*** Given data ***

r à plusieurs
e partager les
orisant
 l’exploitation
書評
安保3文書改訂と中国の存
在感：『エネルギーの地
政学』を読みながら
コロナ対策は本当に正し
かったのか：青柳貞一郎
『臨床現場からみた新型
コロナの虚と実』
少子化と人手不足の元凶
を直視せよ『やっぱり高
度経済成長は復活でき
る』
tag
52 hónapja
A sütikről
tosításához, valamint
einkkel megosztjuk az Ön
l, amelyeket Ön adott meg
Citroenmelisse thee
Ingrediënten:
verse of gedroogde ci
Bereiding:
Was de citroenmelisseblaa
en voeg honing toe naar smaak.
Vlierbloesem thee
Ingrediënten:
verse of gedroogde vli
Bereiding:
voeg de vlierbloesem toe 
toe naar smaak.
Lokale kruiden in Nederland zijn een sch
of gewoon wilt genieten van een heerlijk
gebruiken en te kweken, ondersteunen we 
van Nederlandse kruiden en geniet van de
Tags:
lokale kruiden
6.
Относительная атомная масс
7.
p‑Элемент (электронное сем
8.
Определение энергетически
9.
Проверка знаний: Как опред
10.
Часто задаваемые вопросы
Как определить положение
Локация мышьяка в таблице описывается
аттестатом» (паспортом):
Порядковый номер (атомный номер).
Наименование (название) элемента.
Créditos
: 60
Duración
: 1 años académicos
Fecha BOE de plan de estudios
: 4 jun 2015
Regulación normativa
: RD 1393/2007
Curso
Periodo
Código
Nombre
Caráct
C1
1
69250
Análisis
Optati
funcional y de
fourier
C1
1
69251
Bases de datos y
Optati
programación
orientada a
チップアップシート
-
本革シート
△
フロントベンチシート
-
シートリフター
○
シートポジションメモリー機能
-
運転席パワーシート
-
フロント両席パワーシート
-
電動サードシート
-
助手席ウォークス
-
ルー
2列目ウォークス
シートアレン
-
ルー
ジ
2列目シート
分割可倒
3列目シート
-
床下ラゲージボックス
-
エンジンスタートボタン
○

*** End of Given data ***

### What the exercise asks:
Reproduce the entries above exactly.

### Answer to the problem:
r à plusieurs
e partager les
orisant
 l’exploitation
書評
安保3文書改訂と中国の存
在感：『エネルギーの地
政学』を読みながら
コロナ対策は本当に正し
かったのか：青柳貞一郎
『臨床現場からみた新型
コロナの虚と実』
少子化と人手不足の元凶
を直視せよ『やっぱり高
度経済成長は復活でき
る』
tag
52 hónapja
A sütikről
tosításához, valamint
einkkel megosztjuk az Ön
l, amelyeket Ön adott meg
Citroenmelisse thee
Ingrediënten:
verse of gedroogde ci
Bereiding:
Was de citroenmelisseblaa
en voeg honing toe naar smaak.
Vlierbloesem thee
Ingrediënten:
verse of gedroogde vli
Bereiding:
voeg de vlierbloesem toe 
toe naar smaak.
Lokale kruiden in Nederland zijn een sch
of gewoon wilt genieten van een heerlijk
gebruiken en te kweken, ondersteunen we 
van Nederlandse kruiden en geniet van de
Tags:
lokale kruiden
6.
Относительная атомная масс
7.
p‑Элемент (электронное сем
8.
Определение энергетически
9.
Проверка знаний: Как опред
10.
Часто задаваемые вопросы
Как определить положение
Локация мышьяка в таблице описывается
аттестатом» (паспортом):
Порядковый номер (атомный номер).
Наименование (название) элемента.
Créditos
: 60
Duración
: 1 años académicos
Fecha BOE de plan de estudios
: 4 jun 2015
Regulación normativa
: RD 1393/2007
Curso
Periodo
Código
Nombre
Caráct
C1
1
69250
Análisis
Optati
funcional y de
fourier
C1
1
69251
Bases de datos y
Optati
programación
orientada a
チップアップシート
-
本革シート
△
フロントベンチシート
-
シートリフター
○
シートポジションメモリー機能
-
運転席パワーシート
-
フロント両席パワーシート
-
電動サードシート
-
助手席ウォークス
-
ルー
2列目ウォークス
シートアレン
-
ルー
ジ
2列目シート
分割可倒
3列目シート
-
床下ラゲージボックス
-
エンジンスタートボタン
○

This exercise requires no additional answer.